・温室効果ガス削減とエネルギー効率向上へ
バルメット(Valmet):2026年3月5日
バルメットは3月5日、フィンランド・タンペレにあるユリッタヤンカトゥ生産拠点(Yrittäjänkatu fabrics production unit)で、温室効果ガス(GHG)排出削減とエネルギー効率向上を目的とした設備投資を実施すると発表した。工場内に出力3MWの電気ボイラーを新設し、発電設備の熱供給システムに統合する。投資額は約200万ユーロで、2026年末までの稼働開始を予定している。
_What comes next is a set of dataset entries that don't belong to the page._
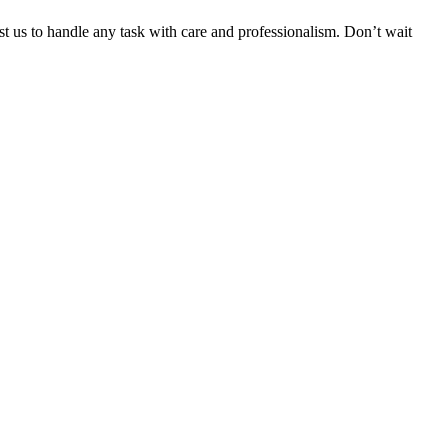
ust us to handle any task with care and professionalism. Don’t wait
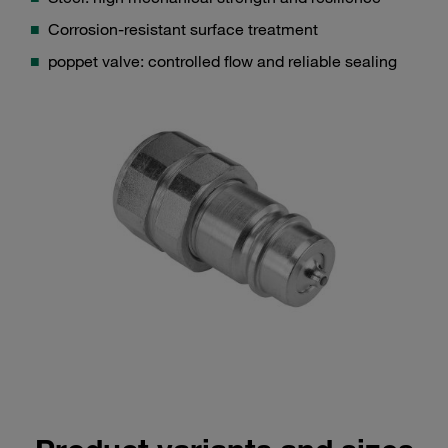
Corrosion-resistant surface treatment
poppet valve: controlled flow and reliable sealing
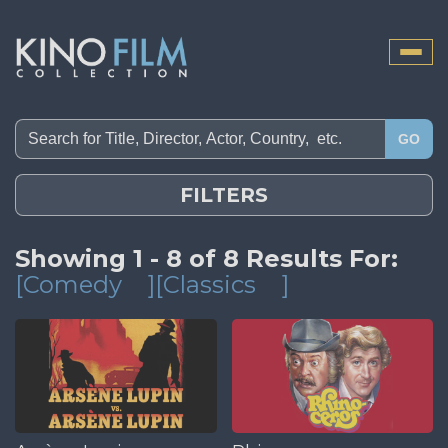
Toggle
naviga
GO
FILTERS
Showing 1 - 8 of 8 Results For:
[Comedy
][Classics
]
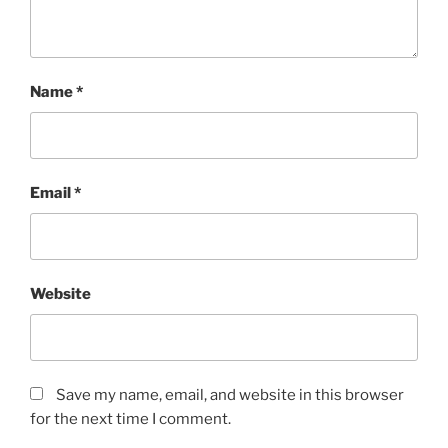
Name
*
Email
*
Website
Save my name, email, and website in this browser
for the next time I comment.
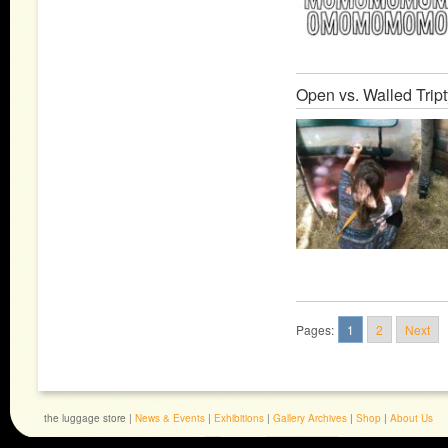
Open vs. Walled Trip
Pages:
1
2
Next
the luggage store |
News & Events
|
Exhibitions
|
Gallery Archives
|
Shop
|
About Us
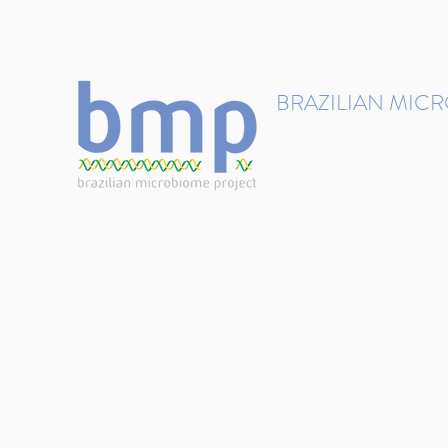
contact@brmicrobiome.org
BRAZILIAN MIC
Accelerating microbiome s
Home
Get involved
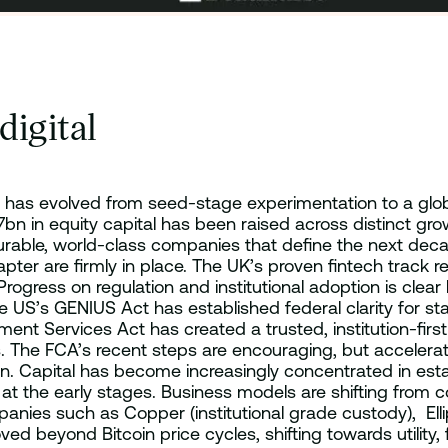
digital
has evolved from seed-stage experimentation to a globall
n in equity capital has been raised across distinct gro
urable, world-class companies that define the next dec
apter are firmly in place. The UK’s proven fintech track 
Progress on regulation and institutional adoption is clea
 US’s GENIUS Act has established federal clarity for st
yment Services Act has created a trusted, institution-f
The FCA’s recent steps are encouraging, but acceleration 
on. Capital has become increasingly concentrated in est
ap at the early stages. Business models are shifting from 
ies such as Copper (institutional grade custody), Elli
oved beyond Bitcoin price cycles, shifting towards utilit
今回導入する電気ボイラーは高温の熱媒油を生成し、生産工程および工場の暖房用途に使用する。運用はベースロード電源として電気ボイラーを中心に稼働させ、既存のガスおよび石油ボイラーはピーク需要時の補助電源として利用する計画。これにより、電力・ガス・軽油の中から、その時点で最もコスト効率が高く排出量の少ないエネルギー源を柔軟に選択できる体制を整える。
バルメットのファブリック事業担当副社長サミ・レミ(Sami Remmi)氏は「今回の投資は、当社のサステナビリティ・アジェンダ(Sustainability Agenda)の一環であり、ユリッタヤンカトゥ工場のネットゼロ化に向けた重要な一歩となる。2030年までに自社事業のGHG排出量をさらに60%削減するという目標達成を後押しするものであり、脱炭素化に向けた重要なマイルストーンとなる」と述べた。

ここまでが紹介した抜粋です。